▶ **Exercise instructions**
Reproduce the listing below exactly, except for its pictures.

▶ **Provided material**
[Start of section]

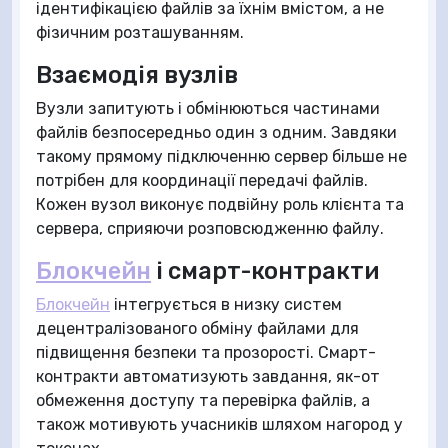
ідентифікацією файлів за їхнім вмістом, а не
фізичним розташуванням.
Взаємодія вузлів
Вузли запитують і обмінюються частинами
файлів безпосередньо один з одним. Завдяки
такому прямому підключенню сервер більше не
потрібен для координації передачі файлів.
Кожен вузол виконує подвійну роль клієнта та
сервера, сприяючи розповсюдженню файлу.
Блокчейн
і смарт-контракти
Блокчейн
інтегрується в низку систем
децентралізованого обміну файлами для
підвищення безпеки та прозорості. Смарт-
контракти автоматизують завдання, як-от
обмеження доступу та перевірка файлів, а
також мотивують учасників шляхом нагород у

[End of section]

▶ **Problem solution**
ідентифікацією файлів за їхнім вмістом, а не
фізичним розташуванням.
Взаємодія вузлів
Вузли запитують і обмінюються частинами
файлів безпосередньо один з одним. Завдяки
такому прямому підключенню сервер більше не
потрібен для координації передачі файлів.
Кожен вузол виконує подвійну роль клієнта та
сервера, сприяючи розповсюдженню файлу.
Блокчейн
і смарт-контракти
Блокчейн
інтегрується в низку систем
децентралізованого обміну файлами для
підвищення безпеки та прозорості. Смарт-
контракти автоматизують завдання, як-от
обмеження доступу та перевірка файлів, а
також мотивують учасників шляхом нагород у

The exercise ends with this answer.